Hepatitis is one of the most misunderstood diseases in the world today. When one hears the term hepatitis, the first thing that comes to mind is the sexually transmitted disease (STD). However, there are actually several different forms of hepatitis, and a number of ways in which one can contract this disease.

What is Hepatitis?

Hepatitis is actually a number of diseases, each with its own distinct symptoms and causes which mainly seem to target the liver. The classifications of hepatitis are Hepatitis A, B, C, D and E. The symptoms range, but the most common are sudden evidence of substantial weight loss, internal issues (e.g., vomiting, diarrhea, nausea), rashes, stomach pains and a temporary illness that strongly resembles a cold or the flu. Jaundice is another common symptom.

Causes of Hepatitis

The possible causes of hepatitis are different for each particular variation. Hepatitis A, for example, has been traced to the ingestion of human waste, i.e. fecal matter, usually via contaminated food or water. Hepatitis A can also be transmitted through physical contact (and not just sexual contact).

Hepatitis B and C are transferred via the blood or body fluids containing blood. Transmission can occur through the sharing of infected needles, from a mother to a newborn child at birth and via unprotected sex, among other things.

Is Hepatitis Life Threatening?

Hepatitis can be a life-threatening illness, but not in every form. For example, Hepatitis C, one of the more feared variations, can possibly result in many issues that may be fatal. Hepatitis C has been known to lead to liver cancer, as well as cirrhosis of the liver. On the other hand, Hepatitis A is not only not life threatening, but in most cases, it is curable within a few short weeks.
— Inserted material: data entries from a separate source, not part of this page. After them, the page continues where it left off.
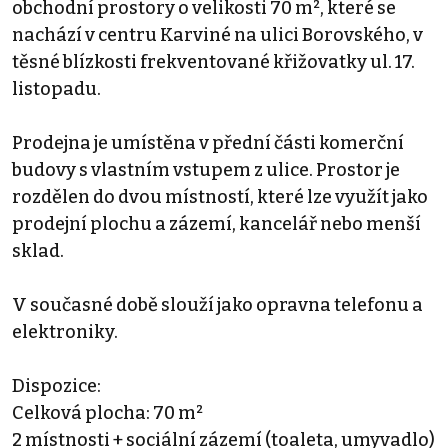
obchodní prostory o velikosti 70 m², které se
nachází v centru Karviné na ulici Borovského, v
těsné blízkosti frekventované křižovatky ul. 17.
listopadu.
Prodejna je umístěna v přední části komerční
budovy s vlastním vstupem z ulice. Prostor je
rozdělen do dvou místností, které lze využít jako
prodejní plochu a zázemí, kancelář nebo menší
sklad.
V současné době slouží jako opravna telefonu a
elektroniky.
Dispozice:
Celková plocha: 70 m²
2 místnosti + sociální zázemí (toaleta, umyvadlo)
What is the Treatment for Hepatitis?

Hepatitis treatment also depends upon the variation. Each version has its own treatment, depending upon the severity of the case in question. Regardless of which version an individual might contract, the earlier that one seeks medical attention, the more effective the treatment and the long-term effects of said treatment will be.

Is there a Vaccine for Hepatitis?

Hepatitis A and Hepatitis B both have vaccinations. These are generally required for school children in most Western countries at a very early age. There are some countries, however, that do not require or offer Hepatitis vaccinations in any form. Most countries will, however, require proof of vaccination before admitting visitors or tourists. For Hepatitis C, Hepatitis D and Hepatitis E, there are no current vaccinations available. Fortunately, the FDA is currently testing potential vaccinations for these variations.